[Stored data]

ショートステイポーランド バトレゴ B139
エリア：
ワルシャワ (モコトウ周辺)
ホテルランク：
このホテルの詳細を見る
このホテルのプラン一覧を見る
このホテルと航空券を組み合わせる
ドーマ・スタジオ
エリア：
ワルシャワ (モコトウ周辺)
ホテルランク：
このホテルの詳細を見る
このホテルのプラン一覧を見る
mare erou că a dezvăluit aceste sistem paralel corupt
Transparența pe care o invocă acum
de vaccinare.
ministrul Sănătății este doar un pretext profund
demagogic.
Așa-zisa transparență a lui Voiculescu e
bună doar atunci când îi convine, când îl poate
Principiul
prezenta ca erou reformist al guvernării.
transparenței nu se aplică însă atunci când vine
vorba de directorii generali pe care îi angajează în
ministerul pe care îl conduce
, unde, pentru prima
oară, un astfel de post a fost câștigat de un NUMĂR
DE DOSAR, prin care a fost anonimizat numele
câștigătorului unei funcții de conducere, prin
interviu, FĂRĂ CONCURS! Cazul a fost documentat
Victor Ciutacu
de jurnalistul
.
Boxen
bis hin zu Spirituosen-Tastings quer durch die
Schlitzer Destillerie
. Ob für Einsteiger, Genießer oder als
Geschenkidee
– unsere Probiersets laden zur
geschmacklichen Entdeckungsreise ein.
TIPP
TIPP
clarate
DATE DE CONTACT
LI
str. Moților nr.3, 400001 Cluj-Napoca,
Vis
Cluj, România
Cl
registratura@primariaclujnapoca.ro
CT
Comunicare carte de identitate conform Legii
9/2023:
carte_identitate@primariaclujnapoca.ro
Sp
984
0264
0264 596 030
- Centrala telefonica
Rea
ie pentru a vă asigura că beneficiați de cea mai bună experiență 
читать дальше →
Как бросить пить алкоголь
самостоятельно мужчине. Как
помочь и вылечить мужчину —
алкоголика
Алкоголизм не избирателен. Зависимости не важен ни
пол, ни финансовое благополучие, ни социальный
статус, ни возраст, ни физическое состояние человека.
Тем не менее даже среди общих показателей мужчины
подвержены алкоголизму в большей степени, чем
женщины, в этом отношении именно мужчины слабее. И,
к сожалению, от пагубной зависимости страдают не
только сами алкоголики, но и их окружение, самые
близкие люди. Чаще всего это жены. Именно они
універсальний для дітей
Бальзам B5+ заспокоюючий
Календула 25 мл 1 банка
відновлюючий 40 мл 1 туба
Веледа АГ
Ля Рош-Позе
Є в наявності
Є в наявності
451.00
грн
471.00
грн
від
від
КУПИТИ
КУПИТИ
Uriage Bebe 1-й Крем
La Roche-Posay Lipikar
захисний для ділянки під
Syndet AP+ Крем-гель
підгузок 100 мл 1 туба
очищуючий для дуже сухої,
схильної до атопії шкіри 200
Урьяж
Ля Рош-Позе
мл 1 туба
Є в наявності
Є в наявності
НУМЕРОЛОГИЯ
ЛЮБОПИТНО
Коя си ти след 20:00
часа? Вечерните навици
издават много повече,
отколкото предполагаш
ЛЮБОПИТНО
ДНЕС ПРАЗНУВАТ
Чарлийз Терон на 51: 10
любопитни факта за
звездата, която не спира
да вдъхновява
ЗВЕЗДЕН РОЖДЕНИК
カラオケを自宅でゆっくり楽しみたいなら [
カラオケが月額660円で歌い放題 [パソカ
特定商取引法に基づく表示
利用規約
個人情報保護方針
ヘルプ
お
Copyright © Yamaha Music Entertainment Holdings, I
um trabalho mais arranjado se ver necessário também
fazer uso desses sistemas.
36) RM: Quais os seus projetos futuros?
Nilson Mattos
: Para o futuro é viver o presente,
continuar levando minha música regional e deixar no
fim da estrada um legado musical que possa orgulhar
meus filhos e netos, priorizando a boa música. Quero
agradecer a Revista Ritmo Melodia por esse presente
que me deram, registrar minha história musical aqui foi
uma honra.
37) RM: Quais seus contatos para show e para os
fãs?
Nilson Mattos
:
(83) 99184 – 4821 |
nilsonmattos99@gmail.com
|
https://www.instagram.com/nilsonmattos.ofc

◆ Exercise details: Please transcribe all of the entries precisely.

◆ Problem solution:
ショートステイポーランド バトレゴ B139
エリア：
ワルシャワ (モコトウ周辺)
ホテルランク：
このホテルの詳細を見る
このホテルのプラン一覧を見る
このホテルと航空券を組み合わせる
ドーマ・スタジオ
エリア：
ワルシャワ (モコトウ周辺)
ホテルランク：
このホテルの詳細を見る
このホテルのプラン一覧を見る
mare erou că a dezvăluit aceste sistem paralel corupt
Transparența pe care o invocă acum
de vaccinare.
ministrul Sănătății este doar un pretext profund
demagogic.
Așa-zisa transparență a lui Voiculescu e
bună doar atunci când îi convine, când îl poate
Principiul
prezenta ca erou reformist al guvernării.
transparenței nu se aplică însă atunci când vine
vorba de directorii generali pe care îi angajează în
ministerul pe care îl conduce
, unde, pentru prima
oară, un astfel de post a fost câștigat de un NUMĂR
DE DOSAR, prin care a fost anonimizat numele
câștigătorului unei funcții de conducere, prin
interviu, FĂRĂ CONCURS! Cazul a fost documentat
Victor Ciutacu
de jurnalistul
.
Boxen
bis hin zu Spirituosen-Tastings quer durch die
Schlitzer Destillerie
. Ob für Einsteiger, Genießer oder als
Geschenkidee
– unsere Probiersets laden zur
geschmacklichen Entdeckungsreise ein.
TIPP
TIPP
clarate
DATE DE CONTACT
LI
str. Moților nr.3, 400001 Cluj-Napoca,
Vis
Cluj, România
Cl
registratura@primariaclujnapoca.ro
CT
Comunicare carte de identitate conform Legii
9/2023:
carte_identitate@primariaclujnapoca.ro
Sp
984
0264
0264 596 030
- Centrala telefonica
Rea
ie pentru a vă asigura că beneficiați de cea mai bună experiență 
читать дальше →
Как бросить пить алкоголь
самостоятельно мужчине. Как
помочь и вылечить мужчину —
алкоголика
Алкоголизм не избирателен. Зависимости не важен ни
пол, ни финансовое благополучие, ни социальный
статус, ни возраст, ни физическое состояние человека.
Тем не менее даже среди общих показателей мужчины
подвержены алкоголизму в большей степени, чем
женщины, в этом отношении именно мужчины слабее. И,
к сожалению, от пагубной зависимости страдают не
только сами алкоголики, но и их окружение, самые
близкие люди. Чаще всего это жены. Именно они
універсальний для дітей
Бальзам B5+ заспокоюючий
Календула 25 мл 1 банка
відновлюючий 40 мл 1 туба
Веледа АГ
Ля Рош-Позе
Є в наявності
Є в наявності
451.00
грн
471.00
грн
від
від
КУПИТИ
КУПИТИ
Uriage Bebe 1-й Крем
La Roche-Posay Lipikar
захисний для ділянки під
Syndet AP+ Крем-гель
підгузок 100 мл 1 туба
очищуючий для дуже сухої,
схильної до атопії шкіри 200
Урьяж
Ля Рош-Позе
мл 1 туба
Є в наявності
Є в наявності
НУМЕРОЛОГИЯ
ЛЮБОПИТНО
Коя си ти след 20:00
часа? Вечерните навици
издават много повече,
отколкото предполагаш
ЛЮБОПИТНО
ДНЕС ПРАЗНУВАТ
Чарлийз Терон на 51: 10
любопитни факта за
звездата, която не спира
да вдъхновява
ЗВЕЗДЕН РОЖДЕНИК
カラオケを自宅でゆっくり楽しみたいなら [
カラオケが月額660円で歌い放題 [パソカ
特定商取引法に基づく表示
利用規約
個人情報保護方針
ヘルプ
お
Copyright © Yamaha Music Entertainment Holdings, I
um trabalho mais arranjado se ver necessário também
fazer uso desses sistemas.
36) RM: Quais os seus projetos futuros?
Nilson Mattos
: Para o futuro é viver o presente,
continuar levando minha música regional e deixar no
fim da estrada um legado musical que possa orgulhar
meus filhos e netos, priorizando a boa música. Quero
agradecer a Revista Ritmo Melodia por esse presente
que me deram, registrar minha história musical aqui foi
uma honra.
37) RM: Quais seus contatos para show e para os
fãs?
Nilson Mattos
:
(83) 99184 – 4821 |
nilsonmattos99@gmail.com
|
https://www.instagram.com/nilsonmattos.ofc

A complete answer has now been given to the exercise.